(DATA SECTION)

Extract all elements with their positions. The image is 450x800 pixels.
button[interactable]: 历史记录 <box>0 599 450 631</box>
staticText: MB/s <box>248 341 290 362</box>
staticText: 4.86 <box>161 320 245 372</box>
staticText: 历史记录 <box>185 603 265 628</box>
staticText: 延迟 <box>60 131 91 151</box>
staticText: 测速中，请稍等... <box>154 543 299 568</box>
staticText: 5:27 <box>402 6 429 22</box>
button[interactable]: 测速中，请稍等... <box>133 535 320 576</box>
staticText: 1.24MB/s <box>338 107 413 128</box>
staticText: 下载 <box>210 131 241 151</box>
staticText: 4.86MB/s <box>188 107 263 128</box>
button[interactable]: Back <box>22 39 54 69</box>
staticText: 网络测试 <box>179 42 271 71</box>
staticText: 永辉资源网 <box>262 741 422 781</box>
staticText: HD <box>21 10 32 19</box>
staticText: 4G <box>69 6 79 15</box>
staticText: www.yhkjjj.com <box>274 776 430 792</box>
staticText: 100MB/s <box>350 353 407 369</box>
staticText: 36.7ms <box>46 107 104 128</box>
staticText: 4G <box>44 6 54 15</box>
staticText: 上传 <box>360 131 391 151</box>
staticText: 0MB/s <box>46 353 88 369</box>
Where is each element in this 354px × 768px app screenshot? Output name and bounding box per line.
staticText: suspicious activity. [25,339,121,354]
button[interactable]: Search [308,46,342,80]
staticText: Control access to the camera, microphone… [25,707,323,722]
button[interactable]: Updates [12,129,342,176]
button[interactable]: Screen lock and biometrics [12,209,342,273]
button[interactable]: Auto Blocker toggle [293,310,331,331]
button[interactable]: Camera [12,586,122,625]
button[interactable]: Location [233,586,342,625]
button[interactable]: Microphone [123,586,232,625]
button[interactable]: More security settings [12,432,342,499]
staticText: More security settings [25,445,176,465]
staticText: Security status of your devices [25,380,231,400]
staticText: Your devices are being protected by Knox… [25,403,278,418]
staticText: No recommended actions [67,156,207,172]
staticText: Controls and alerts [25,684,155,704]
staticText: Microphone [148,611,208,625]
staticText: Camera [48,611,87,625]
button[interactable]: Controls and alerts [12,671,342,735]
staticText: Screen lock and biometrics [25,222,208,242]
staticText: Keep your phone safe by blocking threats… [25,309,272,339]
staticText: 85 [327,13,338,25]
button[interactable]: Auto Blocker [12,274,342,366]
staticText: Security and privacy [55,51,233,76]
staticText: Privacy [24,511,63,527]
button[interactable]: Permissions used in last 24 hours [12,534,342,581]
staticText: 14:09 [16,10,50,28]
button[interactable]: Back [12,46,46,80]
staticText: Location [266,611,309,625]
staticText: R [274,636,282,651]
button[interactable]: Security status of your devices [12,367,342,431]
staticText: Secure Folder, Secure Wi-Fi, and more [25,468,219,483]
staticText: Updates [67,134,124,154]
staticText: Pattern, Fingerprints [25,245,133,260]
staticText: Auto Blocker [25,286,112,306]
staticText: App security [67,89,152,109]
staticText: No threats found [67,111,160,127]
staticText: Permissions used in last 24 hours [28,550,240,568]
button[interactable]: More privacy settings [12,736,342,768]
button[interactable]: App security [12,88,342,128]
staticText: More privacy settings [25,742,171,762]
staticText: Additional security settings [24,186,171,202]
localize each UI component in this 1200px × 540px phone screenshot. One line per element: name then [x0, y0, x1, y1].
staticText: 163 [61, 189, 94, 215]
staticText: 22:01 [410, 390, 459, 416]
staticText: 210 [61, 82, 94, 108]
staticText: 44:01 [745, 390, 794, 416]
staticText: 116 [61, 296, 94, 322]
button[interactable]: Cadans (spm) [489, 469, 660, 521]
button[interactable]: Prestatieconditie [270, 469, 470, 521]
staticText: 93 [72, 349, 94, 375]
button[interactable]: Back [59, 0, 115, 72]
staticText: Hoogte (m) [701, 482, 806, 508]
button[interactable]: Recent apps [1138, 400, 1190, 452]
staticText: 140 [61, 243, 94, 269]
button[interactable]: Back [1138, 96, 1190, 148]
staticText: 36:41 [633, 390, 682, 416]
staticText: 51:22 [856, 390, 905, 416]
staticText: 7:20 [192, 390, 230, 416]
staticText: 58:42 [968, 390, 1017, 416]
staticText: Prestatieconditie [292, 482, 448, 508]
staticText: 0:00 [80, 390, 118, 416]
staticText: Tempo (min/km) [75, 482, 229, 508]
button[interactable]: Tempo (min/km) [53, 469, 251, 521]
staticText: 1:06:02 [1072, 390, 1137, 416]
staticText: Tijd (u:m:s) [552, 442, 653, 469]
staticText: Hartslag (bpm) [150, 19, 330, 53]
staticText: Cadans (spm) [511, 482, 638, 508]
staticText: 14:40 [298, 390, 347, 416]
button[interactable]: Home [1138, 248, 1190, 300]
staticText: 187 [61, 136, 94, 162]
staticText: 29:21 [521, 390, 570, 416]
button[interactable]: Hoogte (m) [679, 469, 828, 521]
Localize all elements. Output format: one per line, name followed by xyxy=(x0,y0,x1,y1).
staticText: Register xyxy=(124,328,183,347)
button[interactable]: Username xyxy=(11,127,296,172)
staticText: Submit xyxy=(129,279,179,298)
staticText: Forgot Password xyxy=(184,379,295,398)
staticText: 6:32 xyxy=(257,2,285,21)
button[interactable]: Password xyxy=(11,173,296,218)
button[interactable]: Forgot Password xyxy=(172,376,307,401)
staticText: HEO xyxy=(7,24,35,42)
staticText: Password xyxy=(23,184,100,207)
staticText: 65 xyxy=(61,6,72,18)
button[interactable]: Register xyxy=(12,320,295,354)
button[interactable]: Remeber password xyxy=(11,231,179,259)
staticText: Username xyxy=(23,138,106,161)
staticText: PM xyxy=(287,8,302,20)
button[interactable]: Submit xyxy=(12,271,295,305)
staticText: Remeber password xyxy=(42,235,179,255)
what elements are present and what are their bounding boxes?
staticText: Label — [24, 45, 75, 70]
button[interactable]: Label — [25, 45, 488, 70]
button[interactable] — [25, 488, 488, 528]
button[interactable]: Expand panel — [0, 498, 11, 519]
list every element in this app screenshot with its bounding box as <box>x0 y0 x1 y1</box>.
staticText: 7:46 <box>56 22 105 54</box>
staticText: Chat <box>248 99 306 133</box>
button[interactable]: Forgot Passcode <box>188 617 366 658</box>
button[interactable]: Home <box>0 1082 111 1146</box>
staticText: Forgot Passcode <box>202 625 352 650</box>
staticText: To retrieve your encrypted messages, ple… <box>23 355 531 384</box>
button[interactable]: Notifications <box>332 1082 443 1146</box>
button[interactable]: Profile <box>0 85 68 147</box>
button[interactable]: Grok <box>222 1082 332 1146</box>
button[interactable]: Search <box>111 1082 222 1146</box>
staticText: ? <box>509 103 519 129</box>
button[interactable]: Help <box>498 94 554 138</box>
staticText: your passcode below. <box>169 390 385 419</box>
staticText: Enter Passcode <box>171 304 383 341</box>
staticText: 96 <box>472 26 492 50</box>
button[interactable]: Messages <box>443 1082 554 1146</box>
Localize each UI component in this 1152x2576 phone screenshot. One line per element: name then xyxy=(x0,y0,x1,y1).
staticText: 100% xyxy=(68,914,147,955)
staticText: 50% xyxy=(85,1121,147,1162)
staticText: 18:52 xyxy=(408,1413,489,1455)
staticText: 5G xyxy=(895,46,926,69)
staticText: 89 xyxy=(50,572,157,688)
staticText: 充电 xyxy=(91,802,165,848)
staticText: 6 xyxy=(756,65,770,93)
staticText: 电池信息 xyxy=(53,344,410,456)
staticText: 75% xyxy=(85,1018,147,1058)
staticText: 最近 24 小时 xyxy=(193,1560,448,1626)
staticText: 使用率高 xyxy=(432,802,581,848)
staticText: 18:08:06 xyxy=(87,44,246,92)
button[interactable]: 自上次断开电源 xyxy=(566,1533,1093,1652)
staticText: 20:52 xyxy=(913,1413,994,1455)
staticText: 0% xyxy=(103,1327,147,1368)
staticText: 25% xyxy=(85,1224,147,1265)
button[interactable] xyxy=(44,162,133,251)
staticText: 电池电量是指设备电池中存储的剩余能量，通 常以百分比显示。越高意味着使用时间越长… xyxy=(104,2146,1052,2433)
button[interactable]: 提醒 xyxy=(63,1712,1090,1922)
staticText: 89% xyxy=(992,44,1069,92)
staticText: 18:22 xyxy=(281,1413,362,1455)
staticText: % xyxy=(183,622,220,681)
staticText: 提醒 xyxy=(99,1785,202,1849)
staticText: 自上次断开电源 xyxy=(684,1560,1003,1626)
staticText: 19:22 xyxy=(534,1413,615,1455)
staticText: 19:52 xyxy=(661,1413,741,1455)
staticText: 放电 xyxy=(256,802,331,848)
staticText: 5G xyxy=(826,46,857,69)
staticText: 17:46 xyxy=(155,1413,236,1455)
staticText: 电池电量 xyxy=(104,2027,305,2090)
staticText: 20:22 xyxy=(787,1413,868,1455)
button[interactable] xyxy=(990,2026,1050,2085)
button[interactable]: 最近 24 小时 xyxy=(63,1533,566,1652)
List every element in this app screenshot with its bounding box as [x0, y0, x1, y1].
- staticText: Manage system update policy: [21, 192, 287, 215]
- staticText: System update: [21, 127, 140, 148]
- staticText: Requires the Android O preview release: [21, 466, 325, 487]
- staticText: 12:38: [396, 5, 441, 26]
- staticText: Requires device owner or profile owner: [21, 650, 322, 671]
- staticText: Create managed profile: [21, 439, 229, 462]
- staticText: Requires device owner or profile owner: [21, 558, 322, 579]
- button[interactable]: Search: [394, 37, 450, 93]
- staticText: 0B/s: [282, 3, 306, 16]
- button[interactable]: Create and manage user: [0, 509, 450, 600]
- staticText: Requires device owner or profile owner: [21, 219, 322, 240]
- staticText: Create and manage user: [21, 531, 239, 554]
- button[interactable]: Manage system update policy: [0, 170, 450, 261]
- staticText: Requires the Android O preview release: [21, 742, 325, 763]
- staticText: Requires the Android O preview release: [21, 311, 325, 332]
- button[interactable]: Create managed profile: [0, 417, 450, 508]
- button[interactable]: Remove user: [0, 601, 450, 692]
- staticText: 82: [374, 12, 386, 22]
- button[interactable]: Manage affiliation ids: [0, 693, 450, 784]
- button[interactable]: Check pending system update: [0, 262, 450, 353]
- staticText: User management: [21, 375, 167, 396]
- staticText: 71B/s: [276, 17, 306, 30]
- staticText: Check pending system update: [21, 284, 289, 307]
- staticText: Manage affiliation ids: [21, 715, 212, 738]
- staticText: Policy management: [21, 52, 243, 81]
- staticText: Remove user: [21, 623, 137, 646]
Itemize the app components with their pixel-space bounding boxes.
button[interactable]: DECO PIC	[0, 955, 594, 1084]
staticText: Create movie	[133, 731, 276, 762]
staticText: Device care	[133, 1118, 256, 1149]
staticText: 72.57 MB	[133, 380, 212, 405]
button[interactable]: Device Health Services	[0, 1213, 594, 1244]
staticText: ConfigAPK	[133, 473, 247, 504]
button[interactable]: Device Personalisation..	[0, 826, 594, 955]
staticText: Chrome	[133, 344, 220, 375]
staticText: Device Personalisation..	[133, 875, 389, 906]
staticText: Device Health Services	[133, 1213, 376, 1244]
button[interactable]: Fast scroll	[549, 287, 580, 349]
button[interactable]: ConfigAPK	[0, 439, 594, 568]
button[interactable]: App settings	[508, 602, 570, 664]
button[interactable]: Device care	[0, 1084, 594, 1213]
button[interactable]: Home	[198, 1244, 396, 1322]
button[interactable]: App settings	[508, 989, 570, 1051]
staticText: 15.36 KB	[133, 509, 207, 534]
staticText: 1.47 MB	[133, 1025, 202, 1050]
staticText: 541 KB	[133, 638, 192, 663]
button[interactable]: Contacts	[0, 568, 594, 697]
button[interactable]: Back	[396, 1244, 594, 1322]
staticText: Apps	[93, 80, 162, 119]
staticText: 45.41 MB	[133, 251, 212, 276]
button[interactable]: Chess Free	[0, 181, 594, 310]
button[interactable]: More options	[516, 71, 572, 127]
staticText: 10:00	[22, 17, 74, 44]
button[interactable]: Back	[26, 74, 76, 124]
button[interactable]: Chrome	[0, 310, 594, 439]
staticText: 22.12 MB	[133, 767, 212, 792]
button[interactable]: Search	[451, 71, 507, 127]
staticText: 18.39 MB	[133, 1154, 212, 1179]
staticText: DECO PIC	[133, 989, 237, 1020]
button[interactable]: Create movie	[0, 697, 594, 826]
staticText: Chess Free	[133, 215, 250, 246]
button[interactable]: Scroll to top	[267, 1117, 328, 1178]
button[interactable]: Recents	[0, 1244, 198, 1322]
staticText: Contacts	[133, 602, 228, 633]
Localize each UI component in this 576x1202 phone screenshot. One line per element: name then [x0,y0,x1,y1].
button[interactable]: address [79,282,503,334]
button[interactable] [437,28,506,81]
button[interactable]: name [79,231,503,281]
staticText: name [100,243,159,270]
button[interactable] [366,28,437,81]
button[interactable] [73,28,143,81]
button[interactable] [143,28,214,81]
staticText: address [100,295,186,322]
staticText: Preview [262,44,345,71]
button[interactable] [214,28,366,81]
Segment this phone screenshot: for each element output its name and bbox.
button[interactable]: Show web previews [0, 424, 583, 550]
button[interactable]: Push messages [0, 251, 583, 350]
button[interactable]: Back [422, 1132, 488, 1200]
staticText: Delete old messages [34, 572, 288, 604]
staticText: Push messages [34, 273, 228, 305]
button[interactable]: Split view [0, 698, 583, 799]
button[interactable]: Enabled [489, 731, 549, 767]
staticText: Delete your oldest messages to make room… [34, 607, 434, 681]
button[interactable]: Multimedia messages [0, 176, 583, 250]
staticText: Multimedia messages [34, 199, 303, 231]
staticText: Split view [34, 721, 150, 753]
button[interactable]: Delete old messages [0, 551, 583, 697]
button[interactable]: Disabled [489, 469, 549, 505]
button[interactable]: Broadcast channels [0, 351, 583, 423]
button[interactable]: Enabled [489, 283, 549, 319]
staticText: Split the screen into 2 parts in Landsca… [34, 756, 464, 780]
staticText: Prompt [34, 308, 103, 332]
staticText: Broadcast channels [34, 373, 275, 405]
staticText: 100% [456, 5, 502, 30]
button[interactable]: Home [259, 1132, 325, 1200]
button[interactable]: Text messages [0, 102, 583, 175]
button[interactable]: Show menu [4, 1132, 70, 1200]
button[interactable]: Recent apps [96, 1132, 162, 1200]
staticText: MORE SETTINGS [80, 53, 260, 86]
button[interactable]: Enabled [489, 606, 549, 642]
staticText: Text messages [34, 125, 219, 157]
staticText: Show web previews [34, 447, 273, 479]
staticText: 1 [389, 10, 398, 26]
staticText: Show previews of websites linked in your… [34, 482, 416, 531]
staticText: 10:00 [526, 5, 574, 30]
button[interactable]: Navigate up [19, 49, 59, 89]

(End DATA SECTION)

* INSTRUCTIONS TO FOLLOW: Show all lines above that contain "Create".

* REPLY:
- staticText: Create managed profile: [21, 439, 229, 462]
- button[interactable]: Create and manage user: [0, 509, 450, 600]
- staticText: Create and manage user: [21, 531, 239, 554]
- button[interactable]: Create managed profile: [0, 417, 450, 508]
staticText: Create movie	[133, 731, 276, 762]
button[interactable]: Create movie	[0, 697, 594, 826]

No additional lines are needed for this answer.